Malaysia to tighten scrap import waste thresholds

Posted on 02 September 2021

Malaysia will formally tighten standards for waste allowed in scrap metal imports after 31 October, extending an interim grace period that was set to expire on 31 August.

The more lenient deadline will allow exporters to "make full preparation for [. . .] implementation," Malaysia's Ministry of International Trade said, citing environmental protection as the rationale.

During the interim period, which began 16 July, Malaysia started asking exporters of copper, aluminum and ferrous scrap to restrict non-metallic waste to 0.25pc of weight and circuit boards or e-scrap to 0pc.

Argus was not aware of any rejections from US scrap exporters shipping to Malaysia in July or August and few exporters were aware of any new rules on the horizon.

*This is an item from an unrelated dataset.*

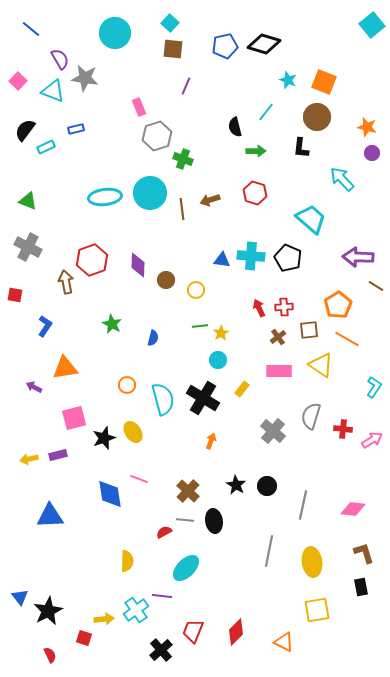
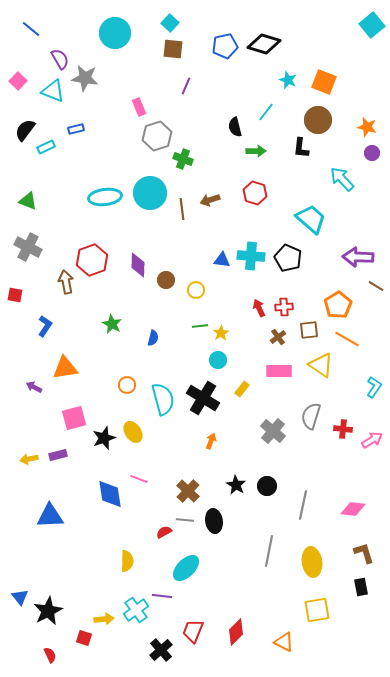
brown circle at (317, 117): moved 1 px right, 3 px down
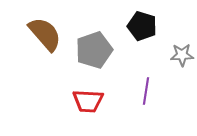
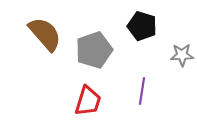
purple line: moved 4 px left
red trapezoid: rotated 76 degrees counterclockwise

Only a minority of US shredders can produce a 99pc zorba package for the export market, as requested by China, and an even smaller amount are capable of making a 99.75pc package, which would essentially be the same as tweak or twitch. Zorba is a mixed metal product recovered from automotive shredding, made mostly of aluminum and small amounts of copper, brass, zinc, magnesium and nonmetallic material such as seat foam and plastic.

Malaysia during the first half of the year was the number one destination for US exports of aluminum and the number two destination for copper scrap, after China. Malaysia was the third-ranked destination for US ferrous scrap in the first half, taking 11pc of exports.

Malaysia's announcement comes not long after Indonesia, another up and coming scrap importer of US scrap metal in southeast Asia, announced it would expand its waste allowance to 2pc, going against the trend of trading partners in the region such as China and Malaysia.